The prognosis for the cancer improved dramatically and we heaved a collective sigh of relief, but several months later, Himself was diagnosed with pulmonary fibrosis. Furtively I looked it up on the internet, and read, “this is a terminal lung disease.” You can imagine how I felt, that having cheated cancer, he was now going to die of a lung disease. And as he seemed to think it was a mild breathing problem, there was no way I could tell him how serious it was, so I sat on this new fear and tried not to let it grow.
Our friends and family have been wonderful, but the greatest tribute goes to Mollie. Thanks largely to her, we have survived. She is much loved by everyone she meets (except the cat), and has changed our lives by proving a wonderful companion.
A year on, the prostate cancer is now under control, the pulmonary fibrosis is has proved not to be lung scarring, and Himself has sold the business that was contributing to his depression. As a result of walking his hyperactive daughter twice a day, Himself has lost over two stone and is rightly proud of this achievement. He looks younger, his sense of humour has returned, and he strides along instead of shuffling like an old man.

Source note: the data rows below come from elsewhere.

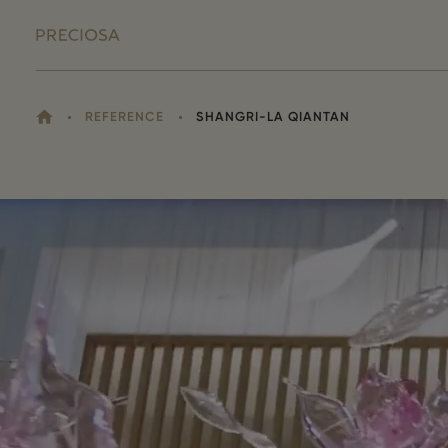
DOMŮ
REFERENCE
SHANGRI-LA QIANTAN
NACHÁZÍTE
SE
ZDE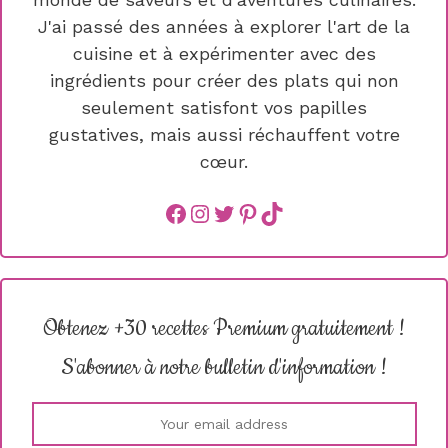
J'ai passé des années à explorer l'art de la
cuisine et à expérimenter avec des
ingrédients pour créer des plats qui non
seulement satisfont vos papilles
gustatives, mais aussi réchauffent votre
cœur.
Facebook
instagram
Twitter
Pinterest
TikTok
Obtenez +30 recettes Premium gratuitement !
S'abonner à notre bulletin d'information !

He proudly shows off his wonderful daughter, chats to everyone and is now world expert on Jack Russells. The cat is not ecstatic, but has resigned himself to living with two scruffy, hyperactive women, and as long as he’s fussed over, he doesn’t complain too much.
As for me? I smile and thank my lucky stars that the gamble paid off. I not only have the best dog in the world, but a happy Himself to boot.